American military officers can no longer attend Ivy League and top universities for professional education programmes, the US Department of Defense has announced. Certain Senior Service College fellowship programmes would be eliminated beginning with the 2026-2027 academic year, Defence Secretary Pete Hegseth said.
“We must develop strategic thinkers through education grounded in the founding principles and documents of the republic, embracing peace through strength and American ideals, and focused on our national strategies and grounded in realism,” Hegseth wrote in a memo. “We will no longer invest in institutions that fail to sharpen our leaders' warfighting capabilities or that undermine the very values they are sworn to defend.”
The decision removes several prominent universities from the Pentagon's approved list for officer fellowships and graduate-level programmes. The institutions include Ivy League universities such as Harvard, Yale, Columbia, Brown and Princeton, as well as other top schools including the Massachusetts Institute of Technology, Carnegie Mellon University and the Johns Hopkins University School of Advanced International Studies.
The Pentagon is also cutting ties with several think tanks known for defence and national security research. These include the Center for Strategic and International Studies, New America, the Brookings Institution, the Atlantic Council, the Center for a New American Security, the Council on Foreign Relations and the Henry L. Stimson Centre.
According to the Defense Department, 93 military personnel are currently enrolled in graduate programmes and fellowships at the affected institutions. Many of these courses are designed for mid- and senior-level officers studying national security and international affairs. Harvard hosts the largest group, with 21 officers enrolled.
Some of the universities being removed from the list have long-standing partnerships with the US military in emerging technology fields.
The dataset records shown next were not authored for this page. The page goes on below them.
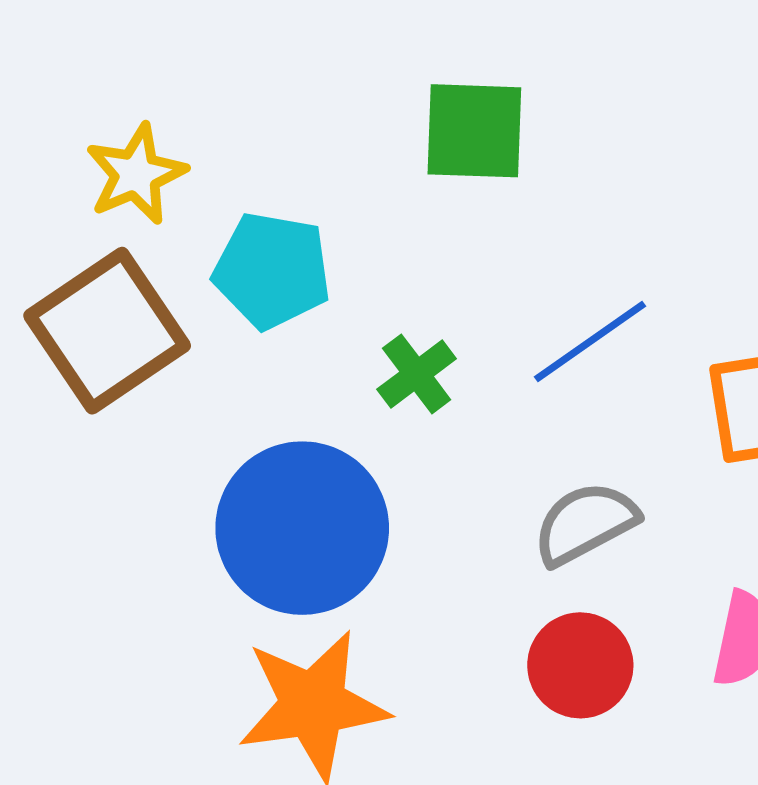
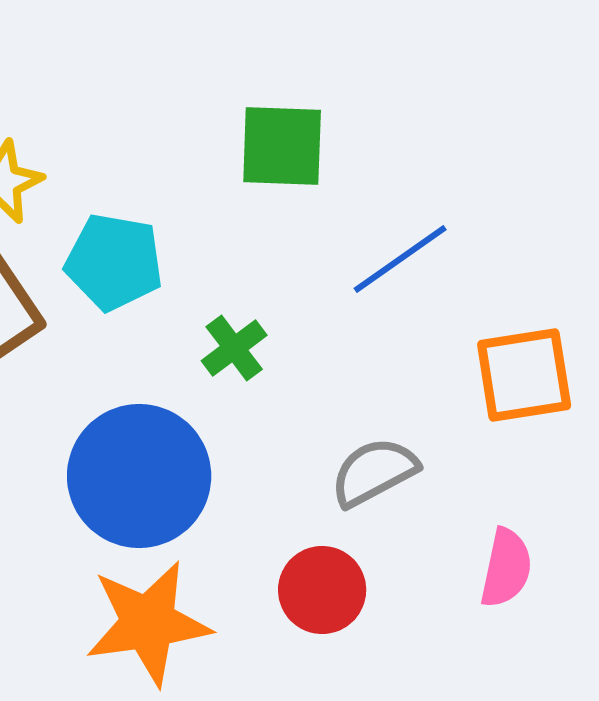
blue line: (590, 341) -> (400, 259), moved
red circle: (580, 665) -> (322, 590), moved

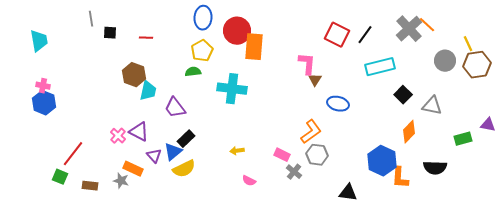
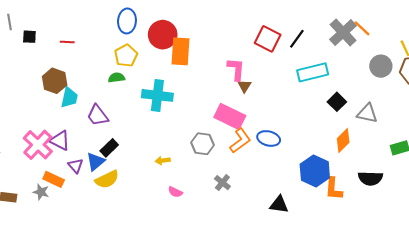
blue ellipse: (338, 104) -> (269, 138), moved
pink cross: (118, 136) -> (38, 145), size x1.8
pink rectangle: (282, 155) -> (230, 116), moved, size x1.8
gray hexagon: (317, 155) -> (203, 144), moved

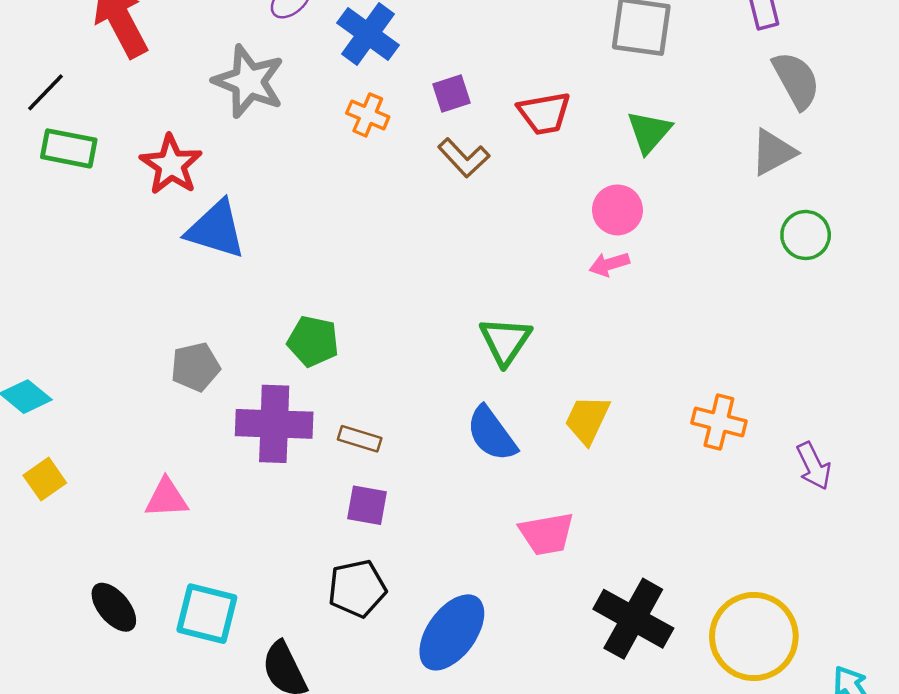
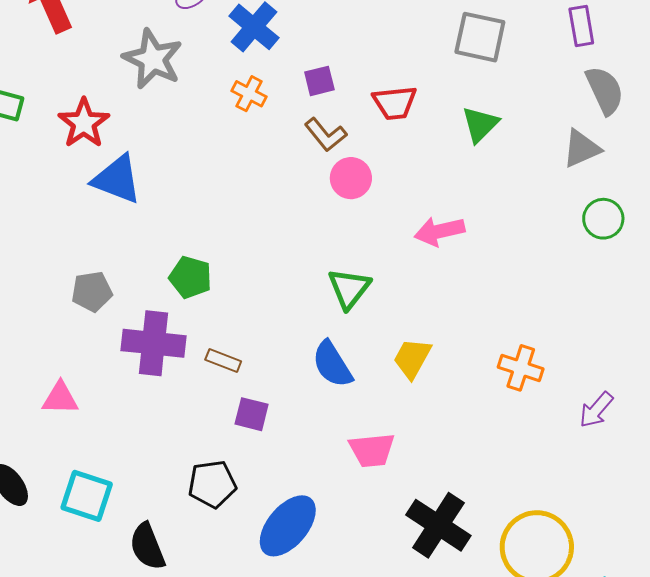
pink circle: (617, 210) -> (351, 178), moved
pink arrow: (609, 264) -> (440, 231), size x1.5
purple arrow: (814, 466) -> (596, 410), turned 63
purple square: (367, 505) -> (252, 414), moved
For example, the Army's Artificial Intelligence Integration Center is based at Carnegie Mellon University and works to connect the service with private-sector AI research.
The US Space Force has also partnered with the Johns Hopkins University School of Advanced International Studies to provide intermediate and senior-level officer education programmes.
This follows an earlier decision this month to cancel professional military education, fellowship and certificate programmes with Harvard.
In a video posted on X, Hegseth criticised elite universities, saying, “For decades, the Ivy League and similar institutions have gorged themselves on a trust fund of American taxpayer dollars, only to become factories of anti-American resentment and military disdain.”
For too long, the Ivy League and similar institutions have been subjecting our warriors to woke indoctrination—those days are over. pic.twitter.com/0xMC6BArDd
— Secretary of War Pete Hegseth (@SecWar) February 27, 2026
The Pentagon said it is considering new academic partners, including Liberty University, George Mason University, Pepperdine University, the University of Tennessee, the University of Michigan, the University of Nebraska, the University of North Carolina, Clemson University and Baylor University.